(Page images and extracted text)
▽

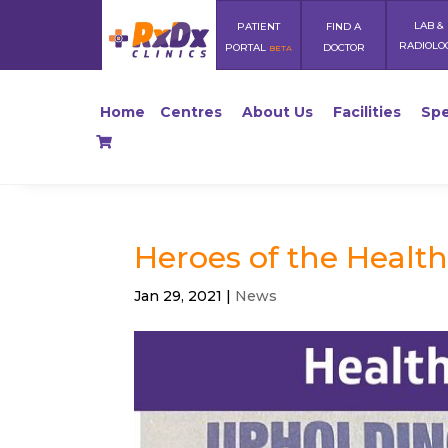
LAB &
PATIENT
FIND A
RADIOLO
PORTAL
DOCTOR
BETA
Home
Centres
About Us
Facilities
Spe
Heroes of the Health
Jan 29, 2021
|
News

△

ASSIGNMENT. The expected response is every entry above, repeated exactly, pictures removed.

WRITTEN ANSWER.
LAB &
PATIENT
FIND A
RADIOLO
PORTAL
DOCTOR
BETA
Home
Centres
About Us
Facilities
Spe
Heroes of the Health
Jan 29, 2021
|
News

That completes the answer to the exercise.